Here’s a fairly straight-forward STN gist I made showing how it should work except for the error in the indexing. And here is a tensorflow version of the transformer layer.
No worries though - if anyone else stumbles upon this and has insight, let me know
EDIT: eh, I guess I see in the TF example above and the defomable conv pytorch example how they still propagate the gradient through other means than the index… still unclear if differentiating the index is an inherent limitation of pytorch or in general.
Your tensorflow link is to a private repository so I can’t view it.
The index operation doesn’t have any gradients defined w.r.t. the index variable. That’s not a limitation of “define by run”, that’s a property of the operation: it has integer domain.
You need a differentiable sampling operation for spatial transformer networks.

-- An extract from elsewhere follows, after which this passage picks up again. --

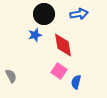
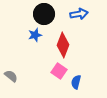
red diamond: rotated 30 degrees clockwise
gray semicircle: rotated 24 degrees counterclockwise
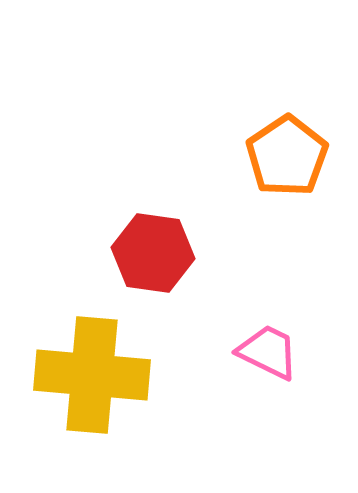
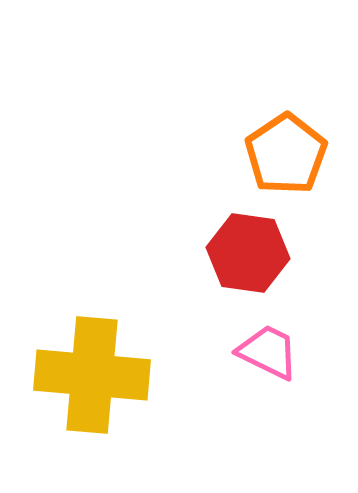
orange pentagon: moved 1 px left, 2 px up
red hexagon: moved 95 px right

You can implement STN in PyTorch in roughly the same ways as in Tensorflow: samplefloor(idx) and floor(idx) + 1 and linearly interpolate between the two. Note that the sampling doesn’t produce a meaningful gradient, it’s the interpolation that produces a useful gradient:
Ok, that explanation really makes it click. I got it to work with interpolation. the TF repository I linked was just using bilinear interpolation. Thanks a billion for taking the time.
We first select Y frames (i.e. keyframes) based on the prediction scores from the
decoder.
The decoder output is [2,320], which means non-keyframe score and key frame score of the 320 frames. We want to find a 0/1 vector according to the decoder output but the process of [2,320] → 0/1 vector seems not differentiable…